Smartphones: nuisance or teaching tool?

Dan Abendschein Jun 18, 2014

Teachers are kind of  like parents, sometimes. You push them long enough and they come around. Or sometimes, they just get tired of fighting.

Project Tomorrow, a non-profit education group, surveyed thousands of teachers, librarians and district officials in 2010, to gauge their attitudes about mobile devices in the classroom.  Sixty-three percent said they weren’t likely to allow students to use them anytime soon; 22 percent said it was likely they would allow mobile devices in class soon, and three percent said their students were already using them in the classroom.

Fast forward to 2013. Fifty-one percent said either they were already allowing mobile devices, or would likely be allowing them in the classroom.  That compares to 32 percent, who said it was unlikely they would allow phones, tablets and the rest into classrooms.

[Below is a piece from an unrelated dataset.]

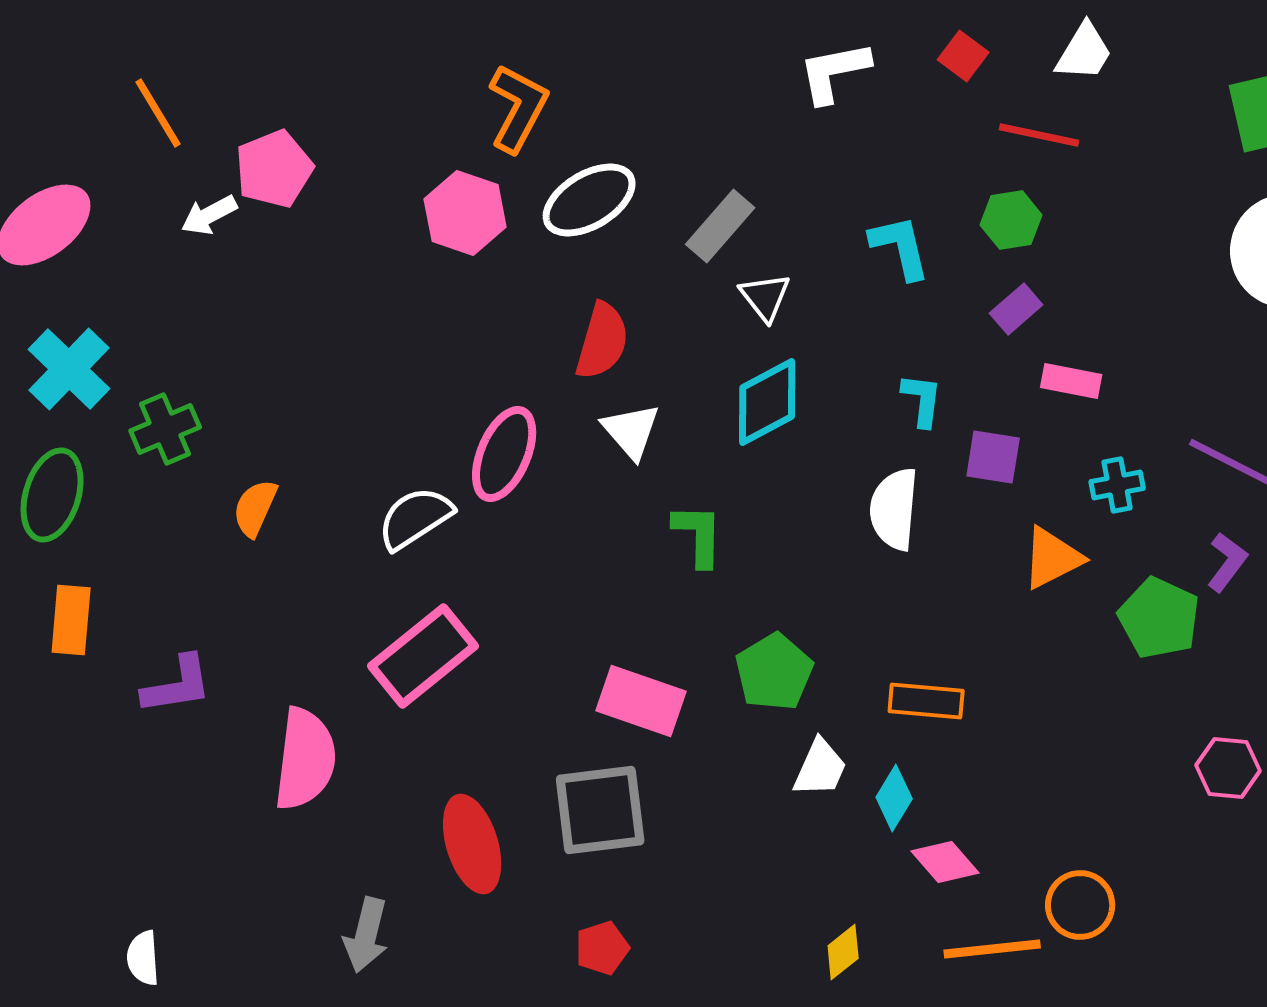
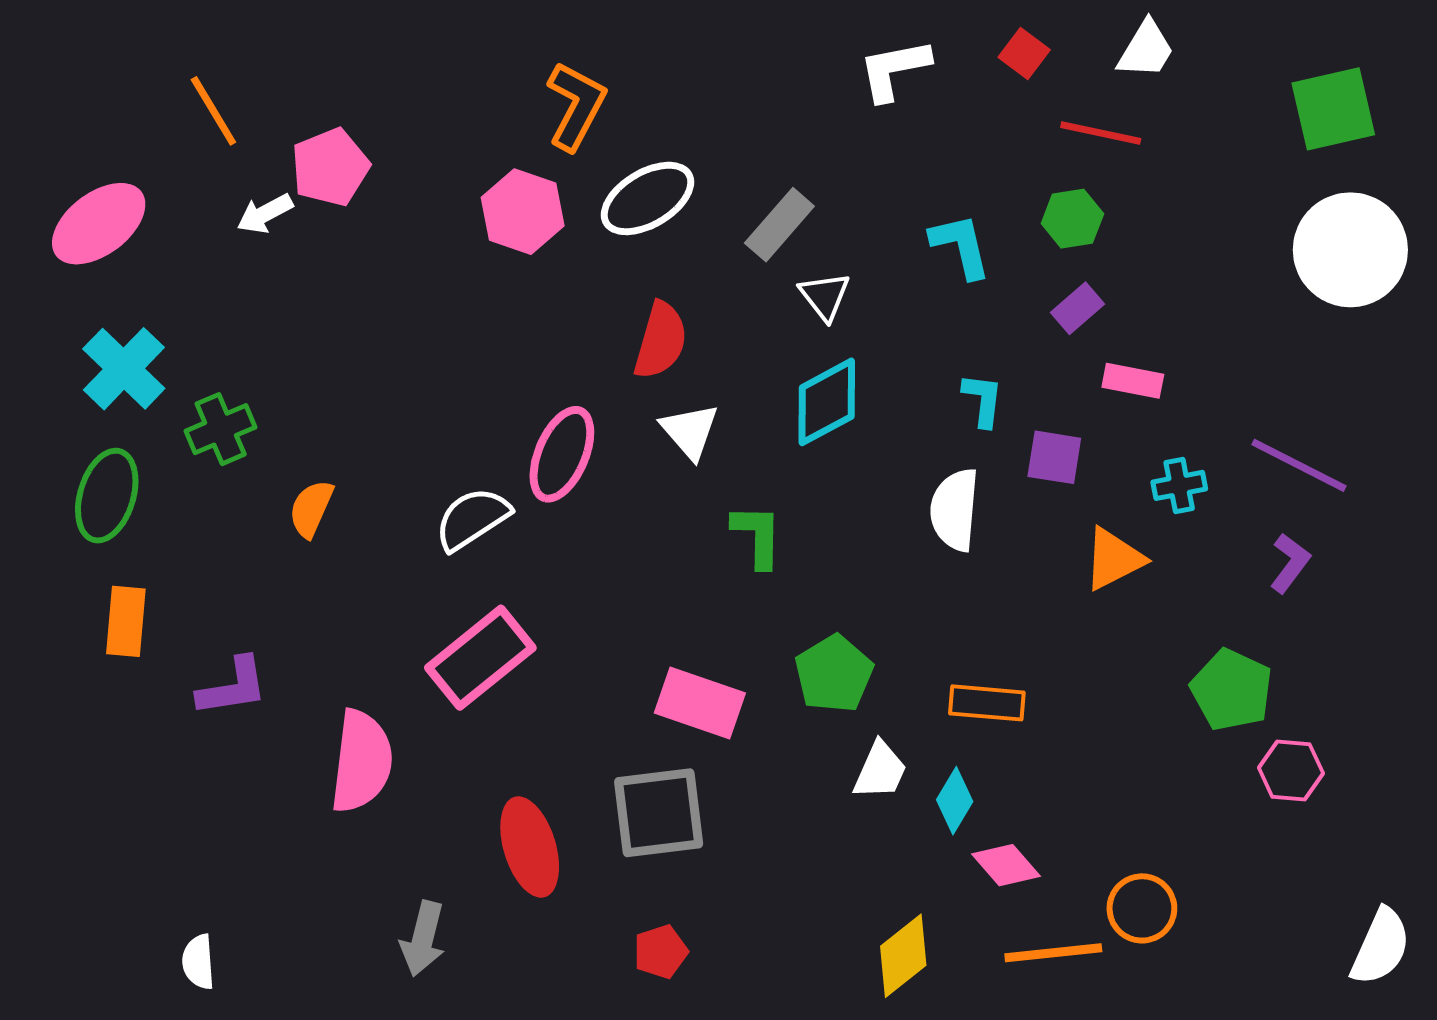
green pentagon: (1159, 618) -> (1232, 690), moved
yellow diamond: (843, 952) -> (903, 956), size x1.5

Our own unscientific survey of classroom-tech policies,  found that teachers have lots concerns about mobile devices, particularly smartphones.  Teachers worried about students being distracted, cheating on tests and more.  Even teachers who use laptops or tablets in class said smart phone use is a big problem.  

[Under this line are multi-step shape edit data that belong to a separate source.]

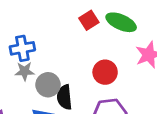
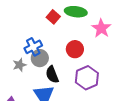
blue cross: (22, 48) -> (33, 47), moved
gray circle: (48, 85) -> (40, 58), moved

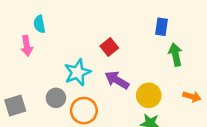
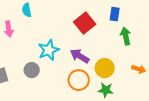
cyan semicircle: (39, 24) -> (27, 10), moved
red square: (109, 47) -> (85, 23), moved, size x1.5
orange circle: (84, 111) -> (79, 80), moved

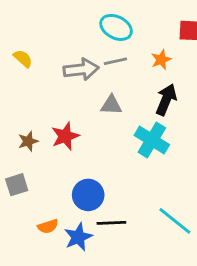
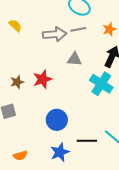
black line: (111, 223) -> (87, 141), moved
orange semicircle: (48, 226) -> (20, 156), moved
blue star: (78, 237) -> (60, 152), moved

Tom Odendahl, an economics and history teacher at a Minneapolis high school, wrote that he has agreed to let some students use laptops and tablets, but can’t imagine how a smartphone could be put to good use:

As I write I can envision ways to use devices, but I keep coming up against the reality of how my students use cell phones, and it is not for clarifying questions, or fact-checking my often absurd pronouncements. One popular service I have witnessed during class is shopping for prom dresses.

At the same time,  quite a few teachers said they have have started to allow smart phone use in the class.  Paul Isom is a professor at North Carolina University.

I find students generally use them appropriately, rarely perusing facebook, instagram, etc (except during breaks), and often using them to find answers to questions that come up in class. In more than one case, they’ve proven very helpful when a question arises. Anyway, to fight the students over laptops/phones/tablets would be tilting at windmills.

 Pam Pailes, the Dean of Students at Flour Bluff High School in Corpus Christi, Texas, is among those who will make the transition iin the fall.  Her school will switch to a “BYOD” (bring-your-own-device) policy.  Pailes says there’s more upside than downside:

In a traditional classroom, we are asking them to learn in a way that seems stodgy and boring to many young people. In their minds, they can learn so much more if they could just “find it on the internet.” Allowing laptops, tablets, phones, etc., into the classroom allows us to educate students to be better cyber-citizens and helps us teach them to use the information available on the web in a balanced and appropriately skeptical.